(Saved entries)

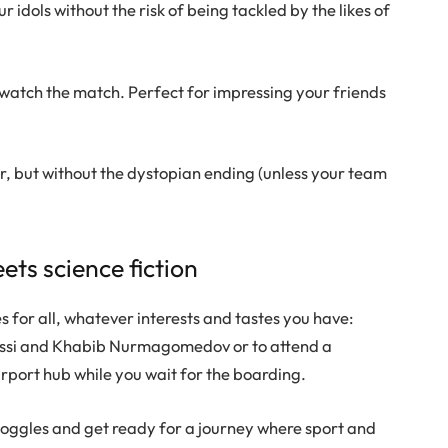
r idols without the risk of being tackled by the likes of
 watch the match. Perfect for impressing your friends
ror, but without the dystopian ending (unless your team
ets science fiction
 for all, whatever interests and tastes you have:
Messi and Khabib Nurmagomedov or to attend a
rport hub while you wait for the boarding.
goggles and get ready for a journey where sport and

WHAT YOU SHOULD DO
Copy out all lines above that include the string "your".

ANSWER FOR THIS EXERCISE
 watch the match. Perfect for impressing your friends
ror, but without the dystopian ending (unless your team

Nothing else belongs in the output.